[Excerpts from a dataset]
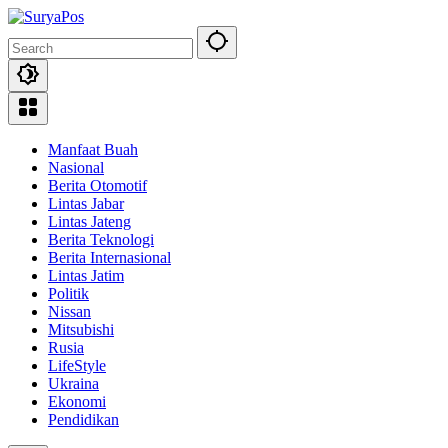
Skip
to
content
Manfaat Buah
Nasional
Berita Otomotif
Lintas Jabar
Lintas Jateng
Berita Teknologi
Berita Internasional
Lintas Jatim
Politik
Nissan
Mitsubishi
Rusia
LifeStyle
Ukraina
Ekonomi
Pendidikan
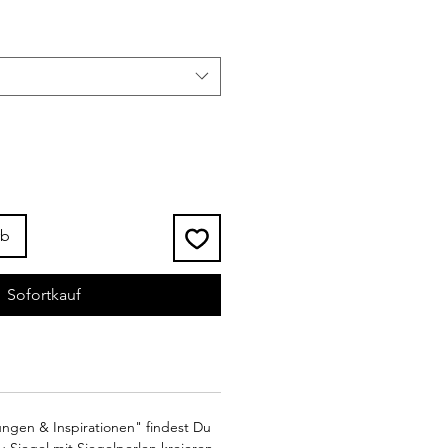
rb
Sofortkauf
ngen & Inspirationen" findest Du
u Siegel mit Siegelperlen kreieren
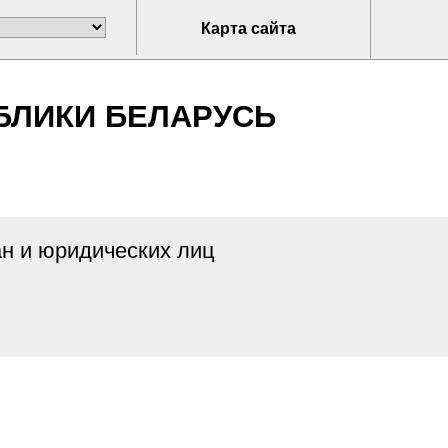
Карта сайта
БЛИКИ БЕЛАРУСЬ
н и юридических лиц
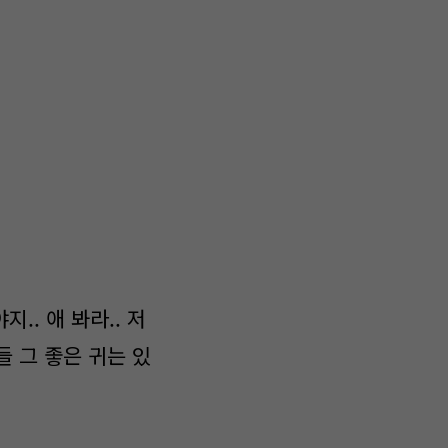
.. 애 봐라.. 저
네들 그 좋은 귀는 있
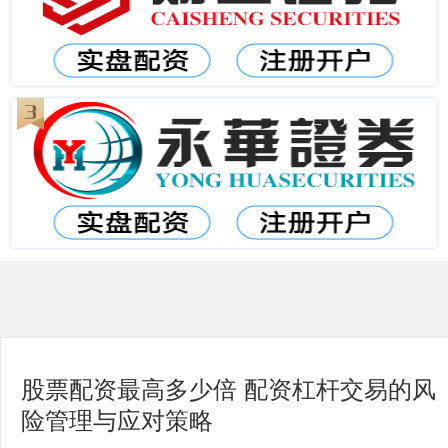
股票配资最高多少倍 配资杠杆交易的风
险管理与应对策略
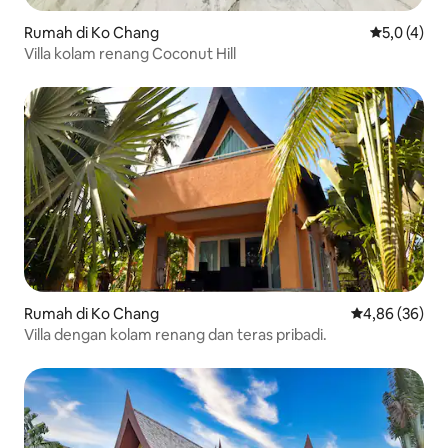
Rumah di Ko Chang
Nilai rata-r
5,0 (4)
Villa kolam renang Coconut Hill
Rumah di Ko Chang
Nilai rata-rata
4,86 (36)
Villa dengan kolam renang dan teras pribadi.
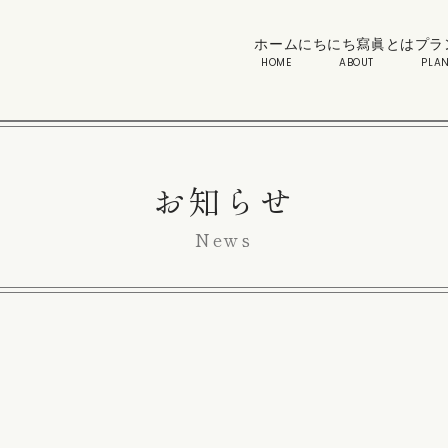
ホーム
にちにち寫眞とは
プラ
HOME
ABOUT
PLAN
お知らせ
News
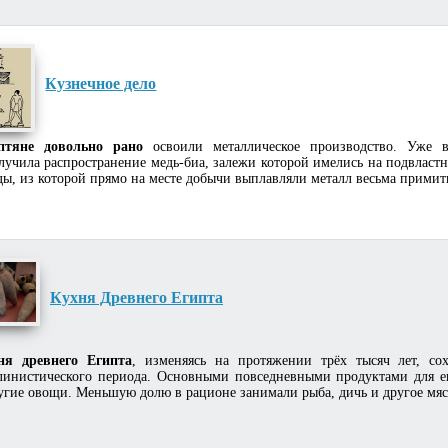
Кузнечное дело
птяне довольно рано
освоили металлическое производство. Уже в
лучила распространение медь-биа, залежи которой имелись на подвласт
ды, из которой прямо на месте добычи выплавляли металл весьма примит
Кухня Древнего Египта
ня древнего Египта
, изменяясь на протяжении трёх тысяч лет, с
линистического периода. Основными повседневными продуктами для е
угие овощи. Меньшую долю в рационе занимали рыба, дичь и другое мяс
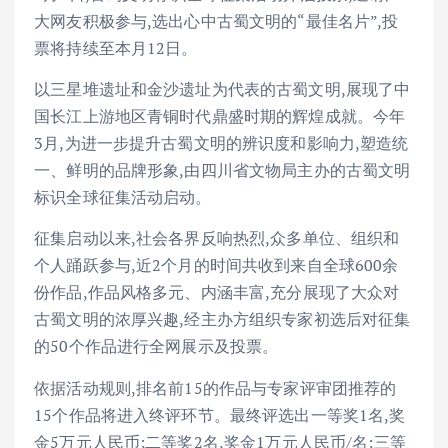
大网友积极参与,选出心中古蜀文明的“最佳名片”,投
票将持续至本月12日。
以三星堆遗址和金沙遗址为代表的古蜀文明,展现了中
国长江上游地区青铜时代鼎盛时期的辉煌成就。今年
3月,为进一步提升古蜀文明的辨识度和影响力,塑造统
一、鲜明的品牌形象,由四川省文物局主办的古蜀文明
标识全球征集活动启动。
征集启动以来,社会各界反响热烈,众多单位、组织和
个人踊跃参与,近2个月的时间共收到来自全球600余
份作品,作品风格多元、内涵丰富,充分展现了大众对
古蜀文明的浓厚兴趣,经主办方组织专家初选后对征集
的50个作品进行全网展示及投票。
依据活动规则,排名前15的作品与专家评审团推荐的
15个作品将进入终评环节。最终评选出一等奖1名,奖
金5万元人民币;二等奖2名,奖金1万元人民币/名;三等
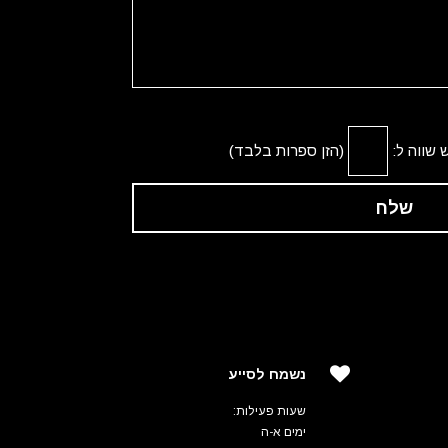
 שווה ל:
(הזן ספרות בלבד)
שלח
נשמח לסייע
שעות פעילות:
ימים א-ה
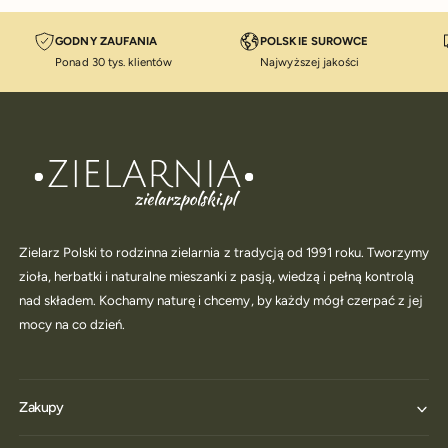
GODNY ZAUFANIA
POLSKIE SUROWCE
Ponad 30 tys. klientów
Najwyższej jakości
Zielarz Polski to rodzinna zielarnia z tradycją od 1991 roku. Tworzymy
zioła, herbatki i naturalne mieszanki z pasją, wiedzą i pełną kontrolą
nad składem. Kochamy naturę i chcemy, by każdy mógł czerpać z jej
mocy na co dzień.
Zakupy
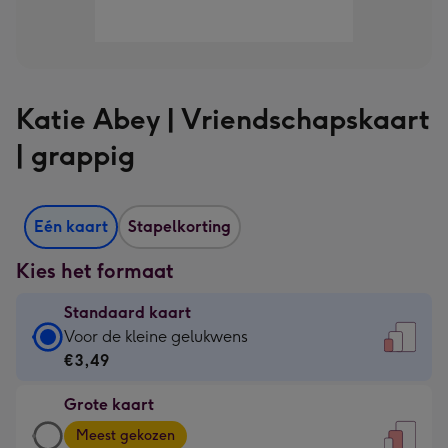
Katie Abey | Vriendschapskaart
| grappig
Eén kaart
Stapelkorting
Kies het formaat
Standaard kaart
Standaard
Voor de kleine gelukwens
kaart
€3,49
-
Grote kaart
€3,49
Grote
-
Meest gekozen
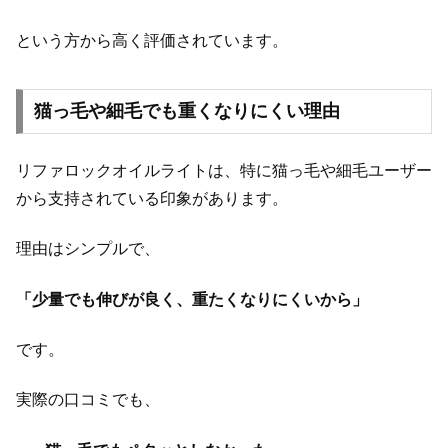
という方から高く評価されています。
猫っ毛や細毛でも重くなりにくい理由
リファロックオイルライトは、特に猫っ毛や細毛ユーザー
から支持されている印象があります。
理由はシンプルで、
「少量でも伸びが良く、重たくなりにくいから」
です。
実際の口コミでも、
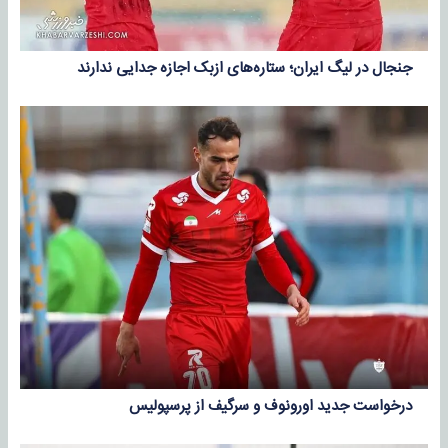
جنجال در لیگ ایران؛ ستاره‌های ازبک اجازه جدایی ندارند
درخواست جدید اورونوف و سرگیف از پرسپولیس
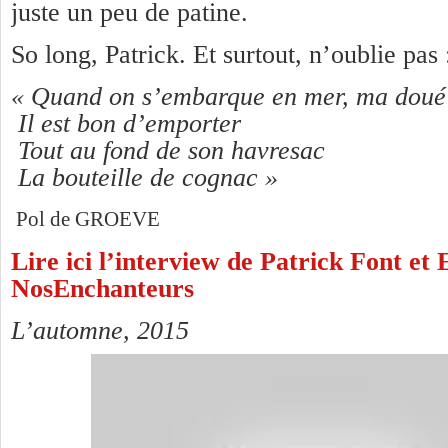
juste un peu de patine.
So long, Patrick. Et surtout, n’oublie pas 
« Quand on s’embarque en mer, ma doué
Il est bon d’emporter
Tout au fond de son havresac
La bouteille de cognac »
Pol de GROEVE
Lire ici l’interview de Patrick Font et 
NosEnchanteurs
L’automne, 2015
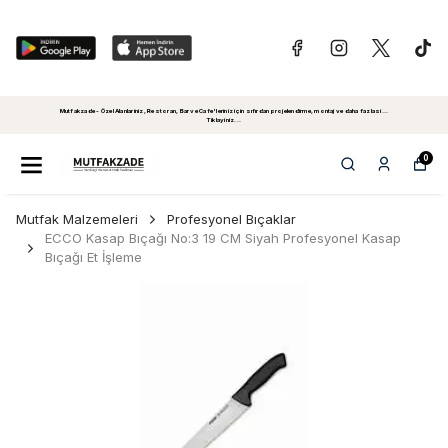
Mutfakzade - Özel Alanlariniz, Restoran, Bar ve Cafe'leriniz için sıfırdan projelendirme, montaj ve daha fazlasi...
Tiklayiniz...
0
Mutfak Malzemeleri
Profesyonel Bıçaklar
ECCO Kasap Bıçağı No:3 19 CM Siyah Profesyonel Kasap
Bıçağı Et İşleme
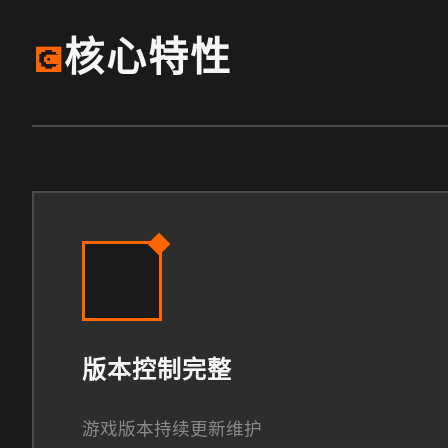
核心特性
💽
版本控制完整
游戏版本持续更新维护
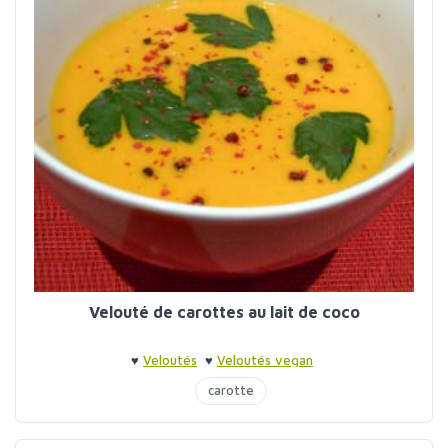
Velouté de carottes au lait de coco
♥
Veloutés
♥
Veloutés vegan
carotte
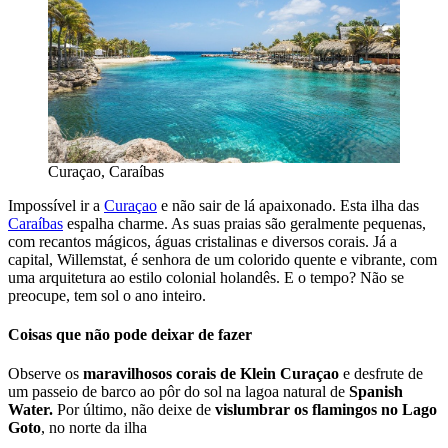
Curaçao, Caraíbas
Impossível ir a
Curaçao
e não sair de lá apaixonado. Esta ilha das
Caraíbas
espalha charme. As suas praias são geralmente pequenas,
com recantos mágicos, águas cristalinas e diversos corais. Já a
capital, Willemstat, é senhora de um colorido quente e vibrante, com
uma arquitetura ao estilo colonial holandês. E o tempo? Não se
preocupe, tem sol o ano inteiro.
Coisas que não pode deixar de fazer
Observe os
maravilhosos corais de Klein Curaçao
e desfrute de
um passeio de barco ao pôr do sol na lagoa natural de
Spanish
Water.
Por último, não deixe de
vislumbrar os flamingos no Lago
Goto
, no norte da ilha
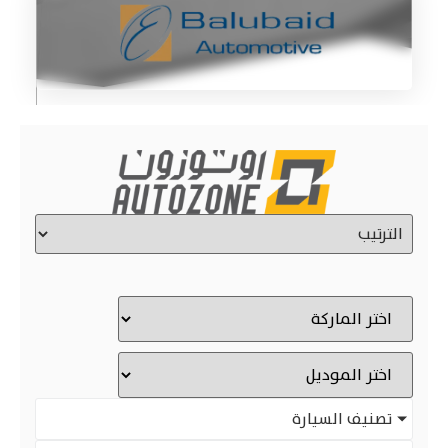
تصنيف السيارة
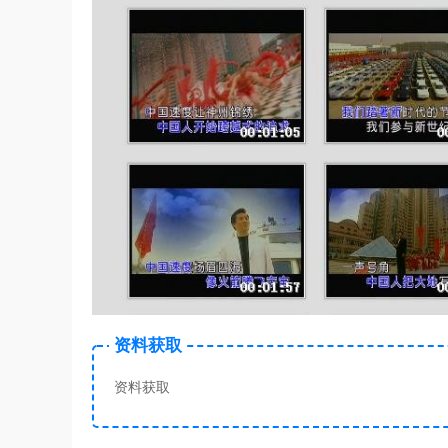
资料获取
资料获取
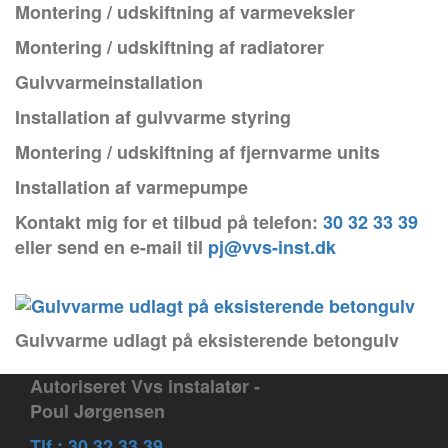
Montering / udskiftning af varmeveksler
Montering / udskiftning af radiatorer
Gulvvarmeinstallation
Installation af gulvvarme styring
Montering / udskiftning af fjernvarme units
Installation af varmepumpe
Kontakt mig for et tilbud på telefon:
30 32 33 39
eller send en e-mail til
pj@vvs-inst.dk
Gulvvarme udlagt på eksisterende betongulv
Autoriseret Vvs instalatør -
Poul Jørgensen
Tlf.: 30 32 33 39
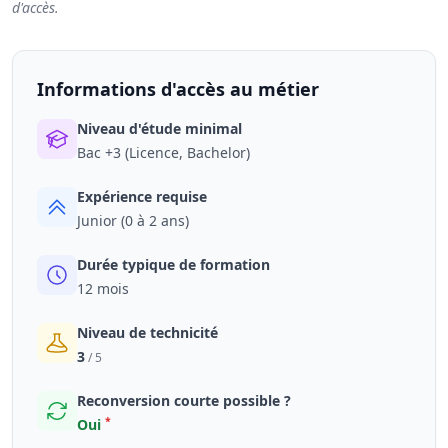
d'accès.
Informations d'accès au métier
Niveau d'étude minimal
Bac +3 (Licence, Bachelor)
Expérience requise
Junior (0 à 2 ans)
Durée typique de formation
12 mois
Niveau de technicité
3
/ 5
Reconversion courte possible ?
*
Oui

What you need to do
If a line of the records above holds the word "Египта", show it.

Reply
Кухня Древнего Египта
ня древнего Египта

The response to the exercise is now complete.